Activity
Among the records, which lines include "Stockton"? List them.

Collected data

--------------------------------

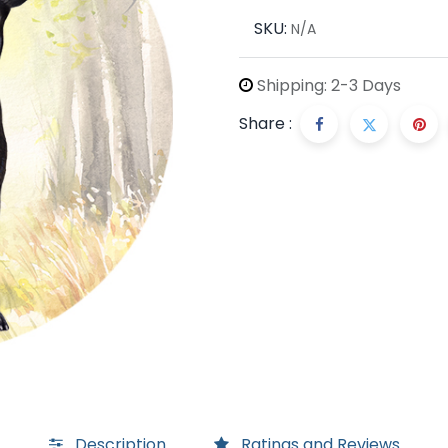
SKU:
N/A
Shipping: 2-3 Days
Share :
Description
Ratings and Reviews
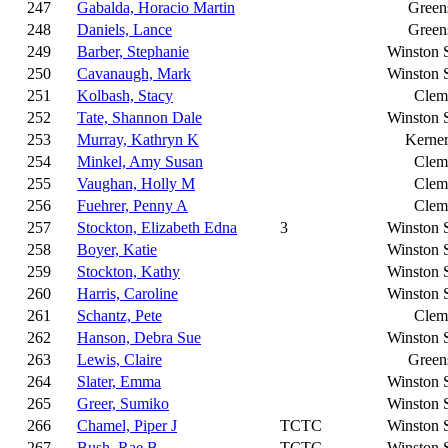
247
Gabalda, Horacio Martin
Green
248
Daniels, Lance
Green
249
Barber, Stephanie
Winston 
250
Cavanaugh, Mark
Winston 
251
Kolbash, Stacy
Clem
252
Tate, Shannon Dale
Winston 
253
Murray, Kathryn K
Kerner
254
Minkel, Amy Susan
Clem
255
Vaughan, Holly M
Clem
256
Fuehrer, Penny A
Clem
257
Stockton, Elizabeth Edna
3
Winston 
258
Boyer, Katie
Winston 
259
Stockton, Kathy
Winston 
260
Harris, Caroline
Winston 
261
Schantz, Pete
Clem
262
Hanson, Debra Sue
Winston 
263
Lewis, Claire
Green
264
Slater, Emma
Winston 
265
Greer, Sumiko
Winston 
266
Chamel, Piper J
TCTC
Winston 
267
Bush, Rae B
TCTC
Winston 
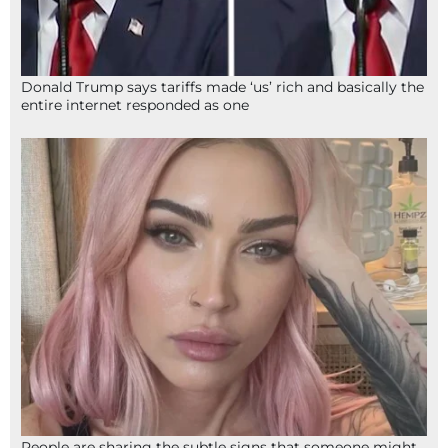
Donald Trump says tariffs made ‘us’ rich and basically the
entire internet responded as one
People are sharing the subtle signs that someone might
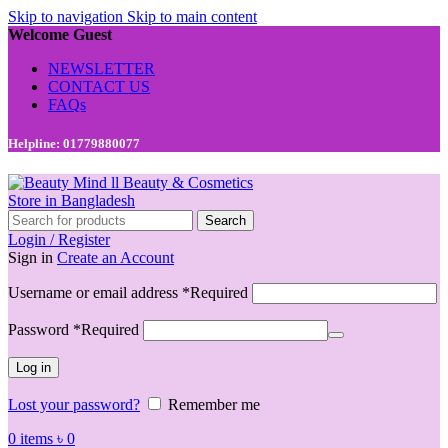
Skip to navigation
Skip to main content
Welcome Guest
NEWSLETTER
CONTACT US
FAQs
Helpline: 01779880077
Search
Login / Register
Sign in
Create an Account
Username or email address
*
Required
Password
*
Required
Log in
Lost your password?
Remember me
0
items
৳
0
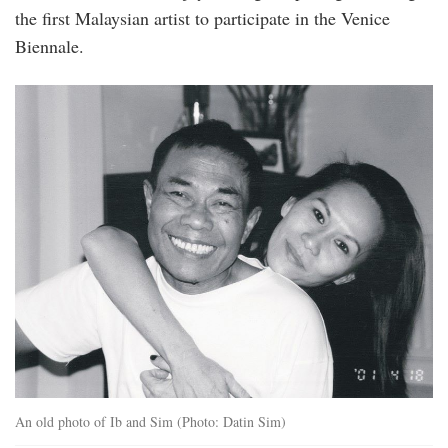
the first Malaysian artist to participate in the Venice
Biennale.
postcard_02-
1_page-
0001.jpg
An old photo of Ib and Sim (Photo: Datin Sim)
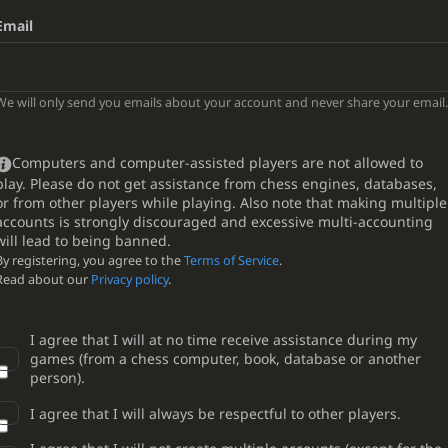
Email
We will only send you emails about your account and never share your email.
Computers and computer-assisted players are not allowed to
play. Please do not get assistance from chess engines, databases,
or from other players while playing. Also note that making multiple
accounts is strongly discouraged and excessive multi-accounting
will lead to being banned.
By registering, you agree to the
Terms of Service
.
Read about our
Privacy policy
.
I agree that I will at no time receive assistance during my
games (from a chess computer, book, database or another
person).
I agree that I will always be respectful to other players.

--------------------------------

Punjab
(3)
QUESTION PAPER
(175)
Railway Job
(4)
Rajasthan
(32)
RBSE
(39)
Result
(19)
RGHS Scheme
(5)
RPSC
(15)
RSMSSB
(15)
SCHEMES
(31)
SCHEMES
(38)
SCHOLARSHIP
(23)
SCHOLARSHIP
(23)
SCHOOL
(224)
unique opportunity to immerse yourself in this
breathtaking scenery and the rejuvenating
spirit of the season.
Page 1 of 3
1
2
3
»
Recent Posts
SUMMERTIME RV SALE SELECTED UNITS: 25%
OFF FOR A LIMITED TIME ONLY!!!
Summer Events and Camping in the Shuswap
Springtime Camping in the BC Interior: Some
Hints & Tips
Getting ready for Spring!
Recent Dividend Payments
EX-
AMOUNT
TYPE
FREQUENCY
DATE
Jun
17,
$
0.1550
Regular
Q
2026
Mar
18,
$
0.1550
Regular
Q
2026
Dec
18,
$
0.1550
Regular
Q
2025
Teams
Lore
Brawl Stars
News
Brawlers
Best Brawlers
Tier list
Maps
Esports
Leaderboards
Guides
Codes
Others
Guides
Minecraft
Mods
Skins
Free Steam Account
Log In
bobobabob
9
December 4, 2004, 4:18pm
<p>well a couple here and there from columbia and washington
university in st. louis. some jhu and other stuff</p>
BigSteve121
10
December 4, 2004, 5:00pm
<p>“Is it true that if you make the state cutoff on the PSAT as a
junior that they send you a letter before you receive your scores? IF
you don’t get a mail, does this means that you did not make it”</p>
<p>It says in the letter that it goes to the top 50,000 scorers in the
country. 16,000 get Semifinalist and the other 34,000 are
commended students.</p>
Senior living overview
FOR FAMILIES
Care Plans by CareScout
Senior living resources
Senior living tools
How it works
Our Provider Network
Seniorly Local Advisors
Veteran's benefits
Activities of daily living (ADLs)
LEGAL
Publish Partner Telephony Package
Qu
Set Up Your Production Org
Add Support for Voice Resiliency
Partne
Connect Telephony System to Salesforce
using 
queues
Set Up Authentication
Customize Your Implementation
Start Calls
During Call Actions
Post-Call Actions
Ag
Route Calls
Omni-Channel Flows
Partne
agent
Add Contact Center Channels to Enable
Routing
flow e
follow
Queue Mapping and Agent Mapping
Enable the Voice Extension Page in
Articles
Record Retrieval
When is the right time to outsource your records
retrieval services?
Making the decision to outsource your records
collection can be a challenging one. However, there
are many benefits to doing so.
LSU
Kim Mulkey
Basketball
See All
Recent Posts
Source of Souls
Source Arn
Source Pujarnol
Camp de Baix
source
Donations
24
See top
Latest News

--------------------------------

Result of the exercise
Stockton, Elizabeth Edna
Stockton, Kathy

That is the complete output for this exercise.